MusicLM was first previewed in a January 2023 paper titled "MusicLM: Generating Music From Text." At the time, Google stated it had no immediate plans to release MusicLM, with the paper citing ethical challenges of the system, in particular, incorporating copyrighted material from training data into generated music. Google stated it worked with musicians and hosted workshops to determine how MusicLM could empower the creative process. On May 10, 2023, Google released MusicLM, allowing users to sign up and test the model in AI Test Kitchen on the web, Android, or iOS. To help improve the model, it returns two versions of the song and asks the user to choose the better version.
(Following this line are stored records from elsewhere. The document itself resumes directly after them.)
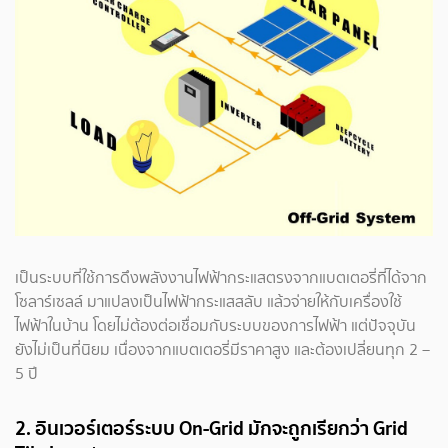
เป็นระบบที่ใช้การดึงพลังงานไฟฟ้ากระแสตรงจากแบตเตอรี่ที่ได้จาก
โซลาร์เซลล์ มาแปลงเป็นไฟฟ้ากระแสสลับ แล้วจ่ายให้กับเครื่องใช้
ไฟฟ้าในบ้าน โดยไม่ต้องต่อเชื่อมกับระบบของการไฟฟ้า แต่ปัจจุบัน
ยังไม่เป็นที่นิยม เนื่องจากแบตเตอรี่มีราคาสูง และต้องเปลี่ยนทุก 2 –
5 ปี
2. อินเวอร์เตอร์ระบบ On-Grid มักจะถูกเรียกว่า Grid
The initial version of MusicLM in AI Test Kitchen doesn't generate music with specific artists or vocals.
Generating high-quality, coherent audio presents significant challenges, including limited data containing paired audio-text data. In comparison, the image domain has massive datasets of image-text pairs. Also, it is significantly harder to describe audio in a short text description. Unambiguously capturing the salient characteristics of an acoustic scene (e.g., the sounds heard in a train station or in a forest) or music (e.g., the melody, the rhythm, the timbre of vocals, and the many instruments used in accompaniment) in a few short words is a difficult challenge. Plus, audio is structured along a temporal dimension, making sequence-wide captions a weaker level of annotation than an image caption.
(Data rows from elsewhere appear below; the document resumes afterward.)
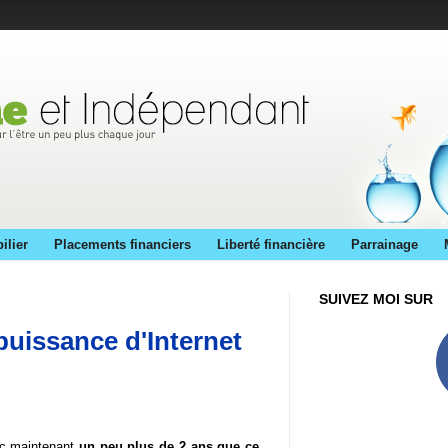
ilier
Placements financiers
Liberté financière
Parrainage
SUIVEZ MOI SUR
puissance d'Internet
nc maintenant
un peu plus de 2 ans que ce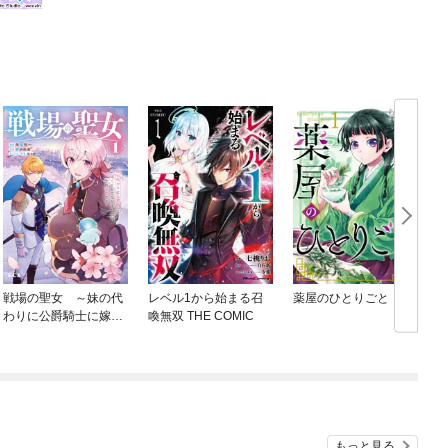
戦場の聖女 ～妹の代
レベル1から始まる召
薬屋のひとりごと
わりに公爵騎士に嫁ぐ
喚無双 THE COMIC
ことになりましたが、
今は幸せです～
もっと見る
Previous audio generation based on sequence-wide, high-level captions was limited in scope, typically generating simple and short acoustic scenes. It was not capable of turning a single text caption into an extended audio sequence with long-term structures and multiple stems. Google's previous audio generation model, AudioLM, released in 2022, casts audio synthesis as a language modeling task in a discrete representation space. By leveraging a hierarchy of coarse-to-fine audio discrete units (or tokens), AudioLM achieves both high fidelity and long-term coherence over dozens of seconds. AudioLM also generates realistic audio from audio-only corpora, such as speech or piano music.
MusicLM leverages AudioLM's multi-stage autoregressive modeling as the generative component while extending it to incorporate text conditioning. To overcome the scarcity of audio-text data pairs, Google researchers relied on MuLan, a joint music-text model trained to project music and its corresponding text descriptions to representations close to each other in an embedding space. This shared embedding space eliminates the need for captions during training and allows training on massive audio-only corpora. MusicLM utilizes MuLan embeddings computed from the audio as conditioning during training. When trained on a large dataset of unlabeled music, MusicLM can generate long and coherent music at 24 kHz for text descriptions of significant complexity. Examples include “enchanting jazz song with a memorable saxophone solo and a solo singer” or “Berlin 90s techno with a low bass and strong kick.” To help develop future audio generation models, Google publicly released MusicCaps, a music caption dataset with 5.5 thousand examples prepared by musicians.